The case shows that despite the checks performed by Estonian officials on refugees in Greece and Turkey, nobody could be absolutely sure about the background of the people who eventually came here, the paper wrote.
Officials became suspicious when the family of three wanted to extend their residence permits. As Postimees learned, the family admitted that they were from Iran, not Iraq, as they claimed a year ago. The police are looking into whether or not the family lied about their background a year ago, or is lying now.
In Greece, the family claimed that they had come from Iraq. The family had no documents, which is not unusual with war refugees. In such a case, the origin and background of the refugee is established by means of interviews.

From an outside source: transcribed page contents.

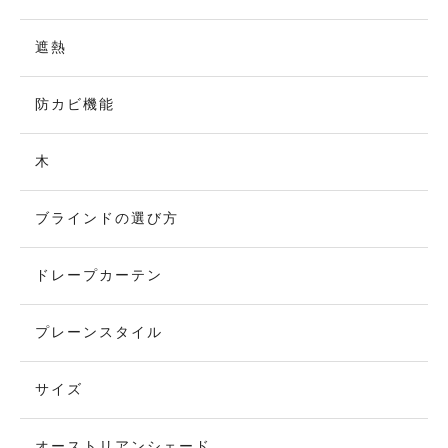
遮熱
防カビ機能
木
ブラインドの選び方
ドレープカーテン
プレーンスタイル
サイズ
オーストリアンシェード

Maige Lepp, head of the migration office at the Police and Border Guard Board (PPA), said that the international protection granted to the family a year ago was about to expire, and that a proceeding had been started to extend it. Lepp added that if it could be established that the family had lied about their origin in Greece, they could no longer be granted protection in Estonia under the EU resettlement program.
However, if they proved that they were persecuted in their home country, they would not necessarily be expelled from Estonia.
Under valid procedure, two Estonian police officers interview refugees in Greece, one of whom asks questions and the other writes down the answers. At present, the police are using a more detailed set of questions for the procedure than before.
"We made a substantial upgrade to the interviewing procedure already last spring to better detect false information with the help of additional questions," Lepp told Postimees. "As a result, some interviewees have been caught lying and they have not been admitted to Estonia."
Estonia has so far accepted 120 people under the EU relocation and resettlement plan, half of which are children. Of the people accepted by Estonia, a family of six from Iraq voluntarily returned to their home country, 31 are traveling through Europe, and two are under arrest.